Saved entries
-- Opening Marker --
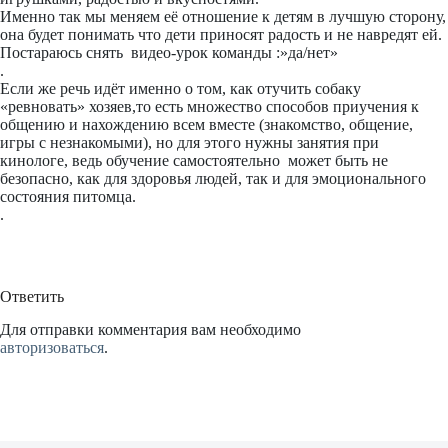
Именно так мы меняем её отношение к детям в лучшую сторону,
она будет понимать что дети приносят радость и не навредят ей.
Постараюсь снять видео-урок команды :»да/нет»
.
Если же речь идёт именно о том, как отучить собаку
«ревновать» хозяев,то есть множество способов приучения к
общению и нахождению всем вместе (знакомство, общение,
игры с незнакомыми), но для этого нужны занятия при
кинологе, ведь обучение самостоятельно может быть не
безопасно, как для здоровья людей, так и для эмоционального
состояния питомца.
.
Ответить
Для отправки комментария вам необходимо
авторизоваться
.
-- Closing Marker --
Make a word-for-word copy of the entries, without any pictures.

Именно так мы меняем её отношение к детям в лучшую сторону,
она будет понимать что дети приносят радость и не навредят ей.
Постараюсь снять видео-урок команды :»да/нет»
.
Если же речь идёт именно о том, как отучить собаку
«ревновать» хозяев,то есть множество способов приучения к
общению и нахождению всем вместе (знакомство, общение,
игры с незнакомыми), но для этого нужны занятия при
кинологе, ведь обучение самостоятельно может быть не
безопасно, как для здоровья людей, так и для эмоционального
состояния питомца.
.
Ответить
Для отправки комментария вам необходимо
авторизоваться
.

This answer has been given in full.